**Exercise inputs**
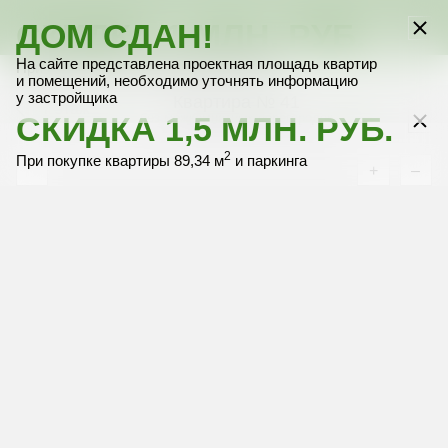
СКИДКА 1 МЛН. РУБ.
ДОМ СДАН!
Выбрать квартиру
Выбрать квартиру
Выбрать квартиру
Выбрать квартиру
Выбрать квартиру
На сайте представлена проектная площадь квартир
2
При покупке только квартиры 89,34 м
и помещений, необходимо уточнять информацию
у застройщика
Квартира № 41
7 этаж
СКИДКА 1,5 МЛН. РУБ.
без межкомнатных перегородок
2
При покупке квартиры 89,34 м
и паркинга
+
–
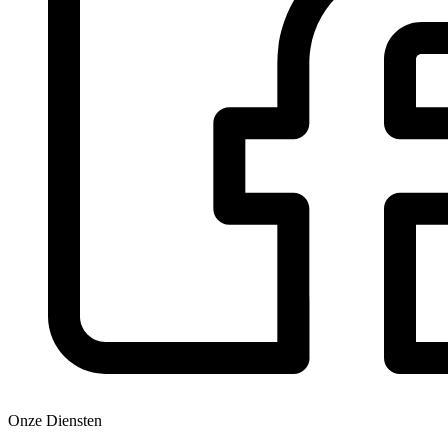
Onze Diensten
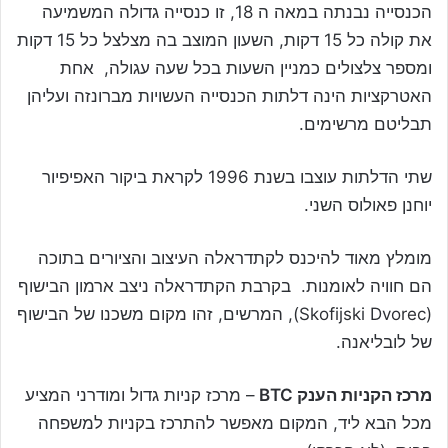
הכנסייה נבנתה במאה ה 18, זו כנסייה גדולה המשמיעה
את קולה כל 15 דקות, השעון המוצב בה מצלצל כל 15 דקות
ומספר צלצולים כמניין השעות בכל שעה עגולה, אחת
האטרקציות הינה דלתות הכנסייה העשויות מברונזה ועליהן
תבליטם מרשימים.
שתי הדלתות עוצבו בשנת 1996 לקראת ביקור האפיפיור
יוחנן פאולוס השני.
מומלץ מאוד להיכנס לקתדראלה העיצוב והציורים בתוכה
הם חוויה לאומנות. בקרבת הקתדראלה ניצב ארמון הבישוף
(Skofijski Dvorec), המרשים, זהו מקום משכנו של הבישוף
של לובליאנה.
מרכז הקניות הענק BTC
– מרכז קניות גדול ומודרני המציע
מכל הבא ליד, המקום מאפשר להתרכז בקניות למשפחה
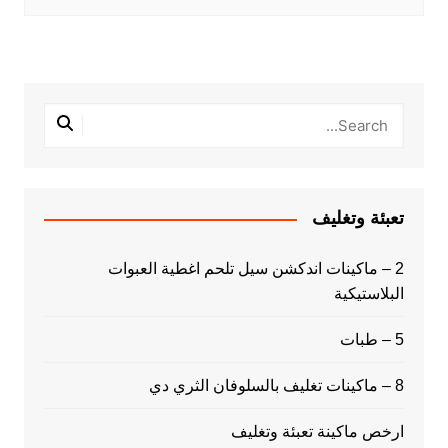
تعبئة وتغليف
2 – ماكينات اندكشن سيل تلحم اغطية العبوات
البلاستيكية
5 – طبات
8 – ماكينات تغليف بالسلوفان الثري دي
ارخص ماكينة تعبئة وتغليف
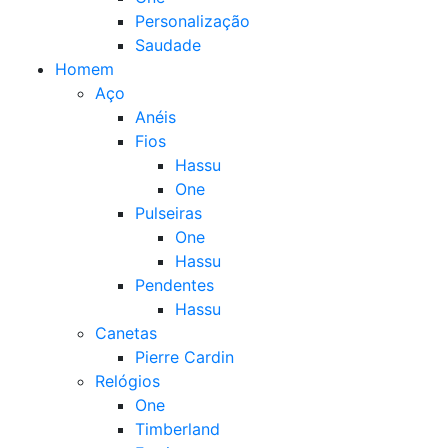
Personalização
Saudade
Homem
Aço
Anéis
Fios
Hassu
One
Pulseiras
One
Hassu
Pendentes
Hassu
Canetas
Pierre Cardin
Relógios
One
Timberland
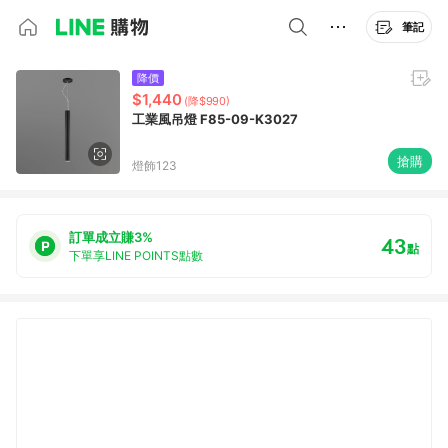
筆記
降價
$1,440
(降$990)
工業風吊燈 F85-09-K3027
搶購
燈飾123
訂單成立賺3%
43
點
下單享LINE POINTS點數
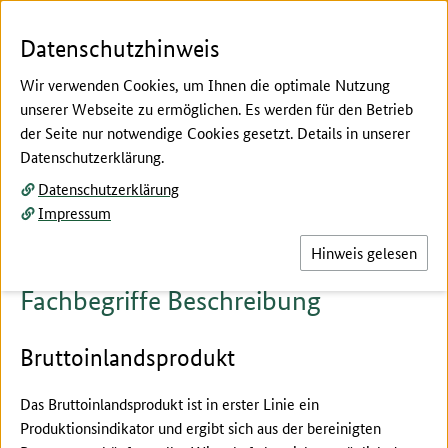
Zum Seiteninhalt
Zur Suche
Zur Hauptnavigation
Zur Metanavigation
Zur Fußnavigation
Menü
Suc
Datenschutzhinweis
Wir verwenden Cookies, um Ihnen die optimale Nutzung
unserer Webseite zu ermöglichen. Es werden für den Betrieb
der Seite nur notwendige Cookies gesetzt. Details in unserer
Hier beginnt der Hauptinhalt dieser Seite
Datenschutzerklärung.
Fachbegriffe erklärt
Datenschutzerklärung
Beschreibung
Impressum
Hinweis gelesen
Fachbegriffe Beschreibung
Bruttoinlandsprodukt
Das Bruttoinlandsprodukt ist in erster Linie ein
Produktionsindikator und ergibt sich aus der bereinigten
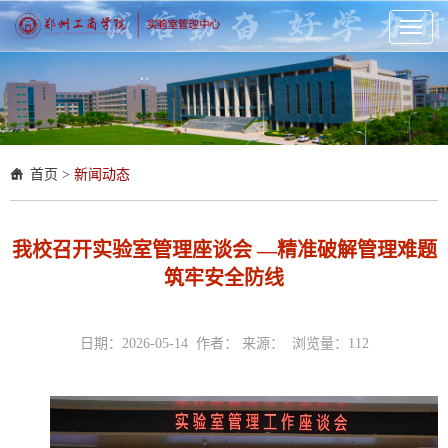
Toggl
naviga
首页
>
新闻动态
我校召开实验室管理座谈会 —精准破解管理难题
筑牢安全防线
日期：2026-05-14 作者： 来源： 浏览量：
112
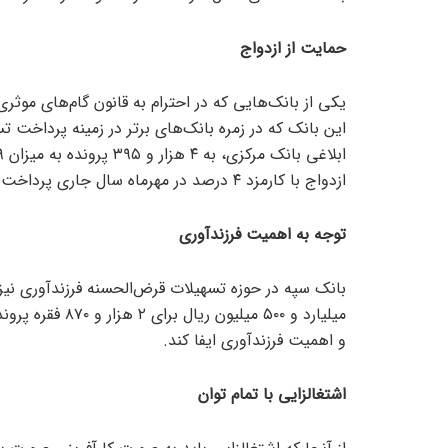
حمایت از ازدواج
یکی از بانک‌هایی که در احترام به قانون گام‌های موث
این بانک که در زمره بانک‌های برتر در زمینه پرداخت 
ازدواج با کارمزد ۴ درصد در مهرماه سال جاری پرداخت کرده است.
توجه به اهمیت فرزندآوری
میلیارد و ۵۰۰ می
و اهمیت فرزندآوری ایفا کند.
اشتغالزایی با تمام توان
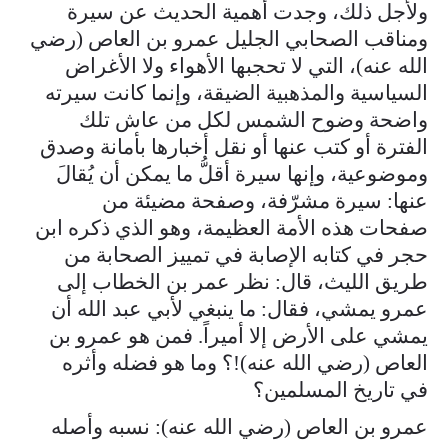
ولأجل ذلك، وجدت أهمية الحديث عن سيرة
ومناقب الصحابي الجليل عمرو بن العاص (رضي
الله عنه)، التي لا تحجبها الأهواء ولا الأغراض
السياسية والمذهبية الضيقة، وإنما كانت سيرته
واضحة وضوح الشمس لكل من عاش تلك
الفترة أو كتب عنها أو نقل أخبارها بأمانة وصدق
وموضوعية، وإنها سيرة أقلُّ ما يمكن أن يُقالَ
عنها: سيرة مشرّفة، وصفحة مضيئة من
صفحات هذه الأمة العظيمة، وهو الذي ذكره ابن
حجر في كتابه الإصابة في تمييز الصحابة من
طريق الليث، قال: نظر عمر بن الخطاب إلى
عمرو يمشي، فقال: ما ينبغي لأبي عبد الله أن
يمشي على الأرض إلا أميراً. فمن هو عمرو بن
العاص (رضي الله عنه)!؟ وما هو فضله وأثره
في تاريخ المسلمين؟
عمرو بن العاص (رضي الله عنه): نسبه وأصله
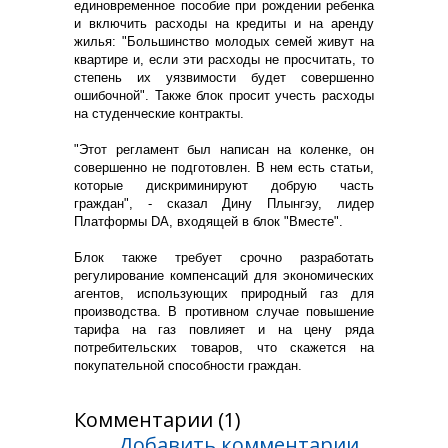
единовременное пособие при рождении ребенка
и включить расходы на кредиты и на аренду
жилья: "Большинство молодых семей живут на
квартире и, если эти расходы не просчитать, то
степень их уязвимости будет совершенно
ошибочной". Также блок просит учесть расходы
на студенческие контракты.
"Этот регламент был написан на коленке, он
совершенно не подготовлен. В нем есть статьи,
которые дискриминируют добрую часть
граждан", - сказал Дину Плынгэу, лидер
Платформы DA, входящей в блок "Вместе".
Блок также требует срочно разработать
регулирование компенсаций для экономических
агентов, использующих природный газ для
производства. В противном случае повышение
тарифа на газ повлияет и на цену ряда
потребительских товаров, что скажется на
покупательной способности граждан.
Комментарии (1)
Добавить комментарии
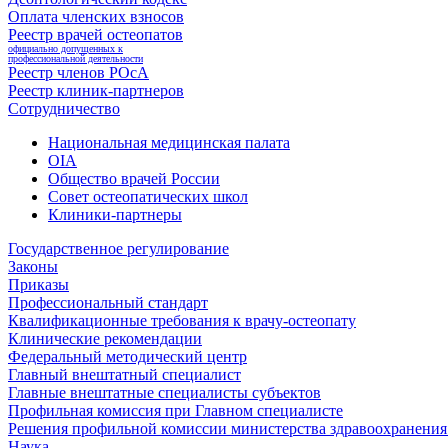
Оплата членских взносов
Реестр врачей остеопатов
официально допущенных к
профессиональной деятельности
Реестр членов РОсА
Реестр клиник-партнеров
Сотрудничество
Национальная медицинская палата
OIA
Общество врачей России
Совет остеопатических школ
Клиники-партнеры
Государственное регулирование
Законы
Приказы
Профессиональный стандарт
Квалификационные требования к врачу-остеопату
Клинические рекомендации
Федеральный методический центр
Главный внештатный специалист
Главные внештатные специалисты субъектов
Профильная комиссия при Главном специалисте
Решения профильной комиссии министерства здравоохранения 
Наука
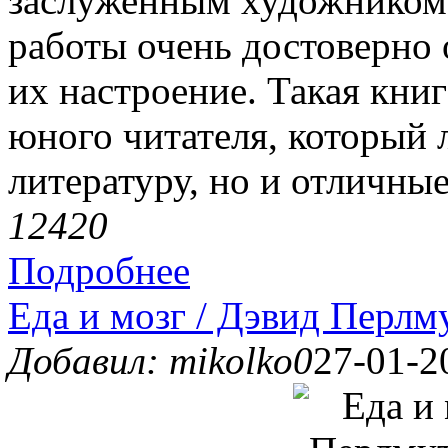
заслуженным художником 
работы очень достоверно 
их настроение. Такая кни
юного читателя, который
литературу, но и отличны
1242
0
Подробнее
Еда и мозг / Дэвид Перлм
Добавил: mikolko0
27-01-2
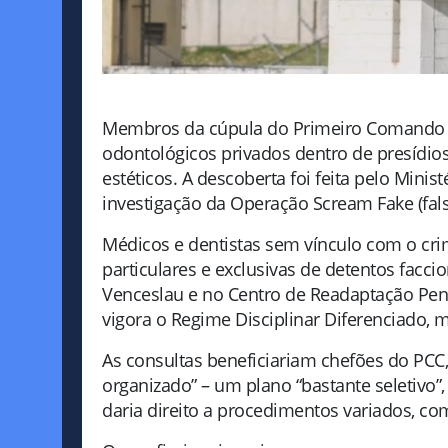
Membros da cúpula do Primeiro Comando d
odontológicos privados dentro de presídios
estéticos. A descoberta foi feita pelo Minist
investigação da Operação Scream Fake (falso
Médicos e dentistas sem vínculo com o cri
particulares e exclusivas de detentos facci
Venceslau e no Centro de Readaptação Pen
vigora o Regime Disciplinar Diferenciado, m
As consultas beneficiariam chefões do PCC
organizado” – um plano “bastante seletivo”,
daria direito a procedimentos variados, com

**What you have to do**
Output nothing except an exact copy of the records above, with the images left out.

**Task solution**
СКИДКА 1 МЛН. РУБ.
ДОМ СДАН!
Выбрать квартиру
Выбрать квартиру
Выбрать квартиру
Выбрать квартиру
Выбрать квартиру
На сайте представлена проектная площадь квартир
2
При покупке только квартиры 89,34 м
и помещений, необходимо уточнять информацию
у застройщика
Квартира № 41
7 этаж
СКИДКА 1,5 МЛН. РУБ.
без межкомнатных перегородок
2
При покупке квартиры 89,34 м
и паркинга
+
–
Onze Diensten
הכנסייה נבנתה במאה ה 18, זו כנסייה גדולה המשמיעה
את קולה כל 15 דקות, השעון המוצב בה מצלצל כל 15 דקות
ומספר צלצולים כמניין השעות בכל שעה עגולה, אחת
האטרקציות הינה דלתות הכנסייה העשויות מברונזה ועליהן
תבליטם מרשימים.
שתי הדלתות עוצבו בשנת 1996 לקראת ביקור האפיפיור
יוחנן פאולוס השני.
מומלץ מאוד להיכנס לקתדראלה העיצוב והציורים בתוכה
הם חוויה לאומנות. בקרבת הקתדראלה ניצב ארמון הבישוף
(Skofijski Dvorec), המרשים, זהו מקום משכנו של הבישוף
של לובליאנה.
מרכז הקניות הענק BTC
– מרכז קניות גדול ומודרני המציע
מכל הבא ליד, המקום מאפשר להתרכז בקניות למשפחה
تعبئة وتغليف
2 – ماكينات اندكشن سيل تلحم اغطية العبوات
البلاستيكية
5 – طبات
8 – ماكينات تغليف بالسلوفان الثري دي
ارخص ماكينة تعبئة وتغليف
Personalização
Saudade
Homem
Aço
Anéis
Fios
Hassu
One
Pulseiras
One
Hassu
Pendentes
Hassu
Canetas
Pierre Cardin
Relógios
One
Timberland
筆記
降價
$1,440
(降$990)
工業風吊燈 F85-09-K3027
搶購
燈飾123
訂單成立賺3%
43
點
下單享LINE POINTS點數
Zum Seiteninhalt
Zur Suche
Zur Hauptnavigation
Zur Metanavigation
Zur Fußnavigation
Menü
Suc
Datenschutzhinweis
Wir verwenden Cookies, um Ihnen die optimale Nutzung
unserer Webseite zu ermöglichen. Es werden für den Betrieb
der Seite nur notwendige Cookies gesetzt. Details in unserer
Hier beginnt der Hauptinhalt dieser Seite
Datenschutzerklärung.
Fachbegriffe erklärt
Datenschutzerklärung
Beschreibung
Impressum
Hinweis gelesen
Fachbegriffe Beschreibung
Bruttoinlandsprodukt
Das Bruttoinlandsprodukt ist in erster Linie ein
Produktionsindikator und ergibt sich aus der bereinigten
Toggl
naviga
首页
>
新闻动态
我校召开实验室管理座谈会 —精准破解管理难题
筑牢安全防线
日期：2026-05-14 作者： 来源： 浏览量：
112
حمایت از ازدواج
یکی از بانک‌هایی که در احترام به قانون گام‌های موث
این بانک که در زمره بانک‌های برتر در زمینه پرداخت 
ازدواج با کارمزد ۴ درصد در مهرماه سال جاری پرداخت کرده است.
توجه به اهمیت فرزندآوری
میلیارد و ۵۰۰ می
و اهمیت فرزندآوری ایفا کند.
اشتغالزایی با تمام توان
ولأجل ذلك، وجدت أهمية الحديث عن سيرة
ومناقب الصحابي الجليل عمرو بن العاص (رضي
الله عنه)، التي لا تحجبها الأهواء ولا الأغراض
السياسية والمذهبية الضيقة، وإنما كانت سيرته
واضحة وضوح الشمس لكل من عاش تلك
الفترة أو كتب عنها أو نقل أخبارها بأمانة وصدق
وموضوعية، وإنها سيرة أقلُّ ما يمكن أن يُقالَ
عنها: سيرة مشرّفة، وصفحة مضيئة من
صفحات هذه الأمة العظيمة، وهو الذي ذكره ابن
حجر في كتابه الإصابة في تمييز الصحابة من
طريق الليث، قال: نظر عمر بن الخطاب إلى
عمرو يمشي، فقال: ما ينبغي لأبي عبد الله أن
يمشي على الأرض إلا أميراً. فمن هو عمرو بن
العاص (رضي الله عنه)!؟ وما هو فضله وأثره
في تاريخ المسلمين؟
عمرو بن العاص (رضي الله عنه): نسبه وأصله
единовременное пособие при рождении ребенка
и включить расходы на кредиты и на аренду
жилья: "Большинство молодых семей живут на
квартире и, если эти расходы не просчитать, то
степень их уязвимости будет совершенно
ошибочной". Также блок просит учесть расходы
на студенческие контракты.
"Этот регламент был написан на коленке, он
совершенно не подготовлен. В нем есть статьи,
которые дискриминируют добрую часть
граждан", - сказал Дину Плынгэу, лидер
Платформы DA, входящей в блок "Вместе".
Блок также требует срочно разработать
регулирование компенсаций для экономических
агентов, использующих природный газ для
производства. В противном случае повышение
тарифа на газ повлияет и на цену ряда
потребительских товаров, что скажется на
покупательной способности граждан.
Комментарии (1)
Добавить комментарии
Оплата членских взносов
Реестр врачей остеопатов
официально допущенных к
профессиональной деятельности
Реестр членов РОсА
Реестр клиник-партнеров
Сотрудничество
Национальная медицинская палата
OIA
Общество врачей России
Совет остеопатических школ
Клиники-партнеры
Государственное регулирование
Законы
Приказы
Профессиональный стандарт
Квалификационные требования к врачу-остеопату
Клинические рекомендации
Федеральный методический центр
Главный внештатный специалист
Главные внештатные специалисты субъектов
Профильная комиссия при Главном специалисте
Решения профильной комиссии министерства здравоохранения 
Наука
заслуженным художником 
работы очень достоверно 
их настроение. Такая кни
юного читателя, который
литературу, но и отличны
1242
0
Подробнее
Еда и мозг / Дэвид Перлм
Добавил: mikolko0
27-01-2
Membros da cúpula do Primeiro Comando d
odontológicos privados dentro de presídios
estéticos. A descoberta foi feita pelo Minist
investigação da Operação Scream Fake (falso
Médicos e dentistas sem vínculo com o cri
particulares e exclusivas de detentos facci
Venceslau e no Centro de Readaptação Pen
vigora o Regime Disciplinar Diferenciado, m
As consultas beneficiariam chefões do PCC
organizado” – um plano “bastante seletivo”,
daria direito a procedimentos variados, com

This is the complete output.